Les soins palliatifs visent quant à eux à endiguer les souffrances, sans pour autant accélérer la mort. On parle de sédation palliative quand on plonge le patient dans l’inconscience jusqu’à sa mort afin qu’il ne souffre plus sans pour autant en accélérer le processus. Elle est autorisée en France depuis la loi Leonetti de 2005. Les législations allemandes, suédoises et espagnoles qui s’en inspirent sont particulièrement précises à ce sujet. Pour autant, beaucoup de pays n’ayant pas clairement défini de cadre réglementaire concernant ces soins consacrent le droit au confort pour les patients en fin de vie, impliquant l’administration de substances palliatives.
Des controverses encore houleuses
L’euthanasie active et le suicide assisté questionnent l’existence d’un « commerce de la mort » en Suisse et en Belgique. Le Parlement allemand a donc martelé que ces pratiques ne pouvaient être monétisées. Par ailleurs, des arguments en leur défaveur émergent d’acteurs divers : des groupes d’intérêt pro-vie, pour des raisons morales ou religieuses, tout comme des professionnels de la santé. La Commission de contrôle belge reconnaît l’inefficacité de son contrôle et l’interprétation extensive de la loi qui ont mené à une augmentation du nombre d’euthanasies de 41% en 4 ans, et à l’euthanasie de personnes n’étant pas en fin de vie immédiate. Ces problèmes déontologiques seront certainement soulevés aux Pays-Bas lors de l’étude du projet de loi autorisant le suicide assisté de personnes saines.

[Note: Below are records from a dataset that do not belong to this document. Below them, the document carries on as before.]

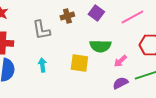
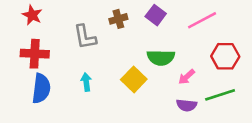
yellow square: (79, 63) -> (134, 79), turned 36
purple semicircle: (120, 83) -> (187, 105), turned -147

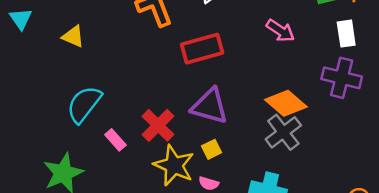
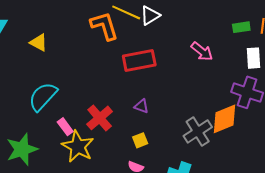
orange diamond: (286, 103) -> (224, 119), moved, turned -68
purple triangle: (210, 106) -> (141, 106), size x0.5
yellow star: (174, 165) -> (78, 146), moved

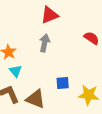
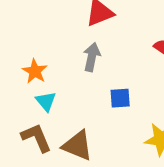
blue square: (63, 83) -> (120, 98), moved

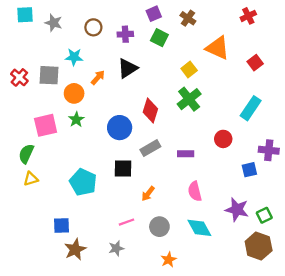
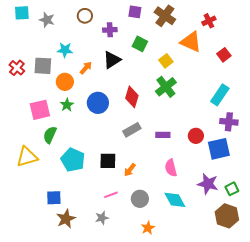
purple square: (154, 14) -> (135, 12), turned 32
red cross: (248, 16) -> (209, 21), moved
brown cross: (188, 18) -> (165, 16), size x1.5
brown circle: (93, 27) -> (85, 16), moved
green square: (159, 38) -> (140, 44), moved
blue circle: (120, 128) -> (98, 103), moved
red circle: (223, 139) -> (196, 136), moved
purple cross: (269, 150) -> (229, 122), moved
green semicircle: (26, 154) -> (50, 135), moved
black square: (123, 169) -> (108, 161), moved
blue square: (249, 170) -> (219, 149), size x1.6
yellow triangle: (31, 179) -> (27, 157), size x1.6

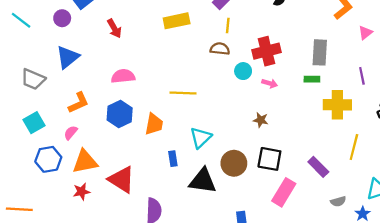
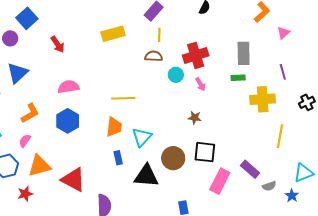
pink arrow: (270, 83) -> (200, 84), turned 48
orange trapezoid: (154, 124) -> (114, 127), moved
purple rectangle: (318, 167) -> (250, 169), moved
red star: (82, 192) -> (25, 194), moved

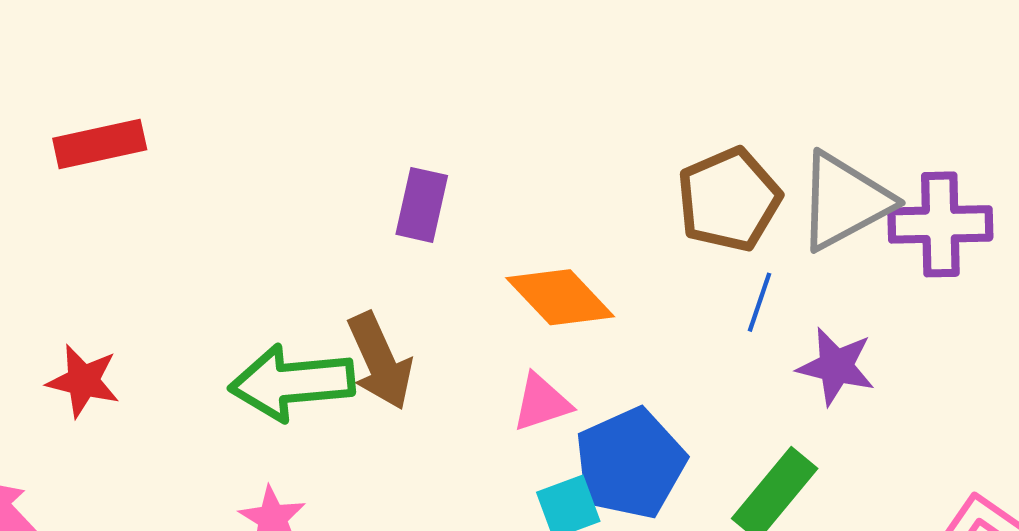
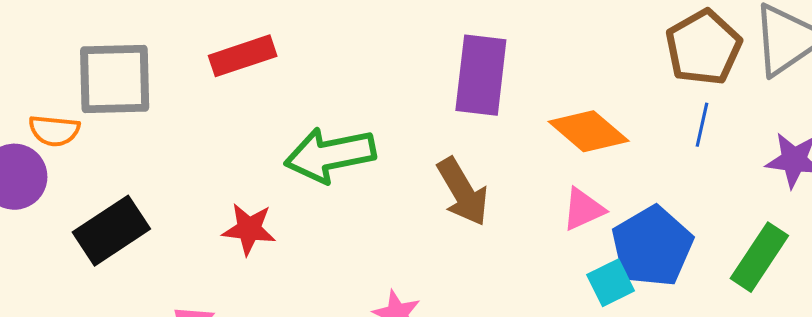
purple rectangle: (422, 205) -> (481, 75), size x1.5
blue line: (760, 302) -> (702, 125), moved
green arrow: (292, 383) -> (330, 155), moved

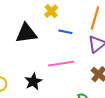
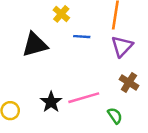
pink line: (61, 64) -> (84, 98), moved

Il contreviendrait directement au serment d’Hippocrate, auquel l’euthanasie de malades incurables est déjà une dérogation, bien qu’elle préserve leur dignité et minimise leurs souffrances.

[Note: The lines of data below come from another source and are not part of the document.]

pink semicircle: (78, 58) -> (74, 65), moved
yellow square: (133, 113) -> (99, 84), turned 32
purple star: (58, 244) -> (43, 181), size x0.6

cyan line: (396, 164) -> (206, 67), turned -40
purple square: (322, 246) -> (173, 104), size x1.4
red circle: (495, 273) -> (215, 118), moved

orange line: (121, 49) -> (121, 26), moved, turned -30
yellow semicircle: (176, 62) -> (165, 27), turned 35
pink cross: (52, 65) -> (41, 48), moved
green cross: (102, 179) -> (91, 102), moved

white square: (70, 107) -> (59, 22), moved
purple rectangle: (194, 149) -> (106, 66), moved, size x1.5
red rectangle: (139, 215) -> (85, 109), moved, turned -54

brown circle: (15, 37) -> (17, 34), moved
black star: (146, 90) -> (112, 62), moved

Une impossible législation européenne, des évolutions nationales
Face à ces controverses, une européanisation de la législation quant à la fin de vie semble plus qu’hypothétique. La question de l’euthanasie n’a pas été abordée par le Parlement européen, et la Cour de Strasbourg n’a apporté qu’une réponse en demi-teinte puisqu’elle a spécifié que l’art. 2 de la Convention européenne des droits de l’Homme qui protège le droit à la vie ne pouvait être mobilisé a contrario pour garantir le droit à mourir dignement, renvoyant ainsi la compétence de réglementation de la fin de vie aux Etats.

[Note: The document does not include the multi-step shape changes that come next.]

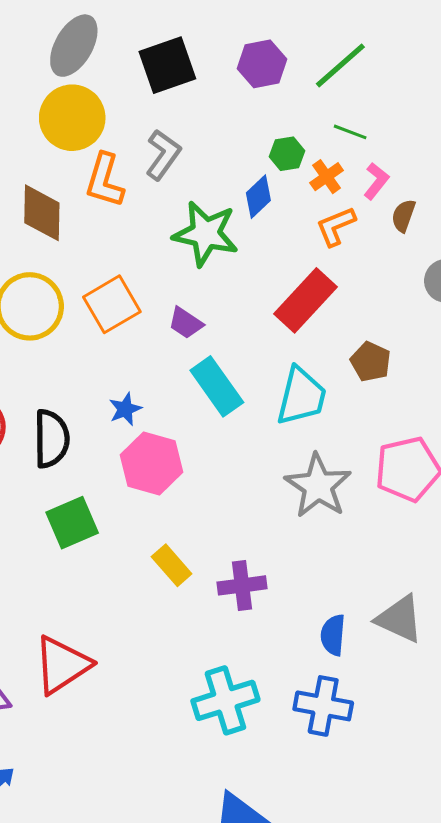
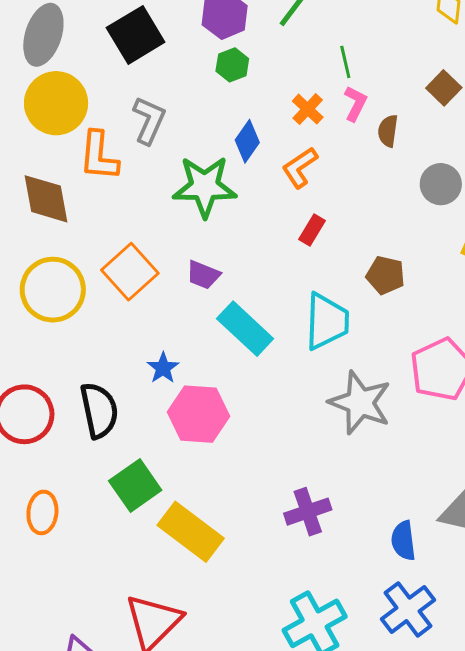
green line: (350, 132) -> (345, 62), moved, turned 68
green hexagon: (287, 154) -> (232, 65), moved
orange L-shape: (336, 226) -> (300, 168), moved
red rectangle: (306, 300) -> (312, 230), size x0.5
yellow rectangle: (172, 565) -> (191, 532), moved, size x1.6
blue cross: (323, 706) -> (408, 609), turned -36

L’acceptation progressive des dispositifs de fin de vie incombe donc aux juges nationaux qui ont, à plusieurs reprises, permis l’évolution des droits des malades. En Espagne et au Royaume-Uni, l’assistance au suicide n’est plus assortie de peines d’emprisonnement. A ce titre, la Cour d’appel de Lyon a relaxé le 10 novembre 2016 un homme, Jean Mercier, qui avait aidé sa femme à se suicider en 2011. La Cour d’Appel de Francfort considère quant à elle l’euthanasie passive comme un « suicide », évitant ainsi des poursuites. Plus encore, alors qu’aux Pays-Bas, les juges avaient condamné en 2003 un fils ayant aidé sa mère de 99 ans à se suicider sans lui accorder de peine, puisqu’il s’agissait selon eux d’un « acte de charité », 13 ans plus tard la reconnaissance du sentiment de « vie accomplie » y est discutée.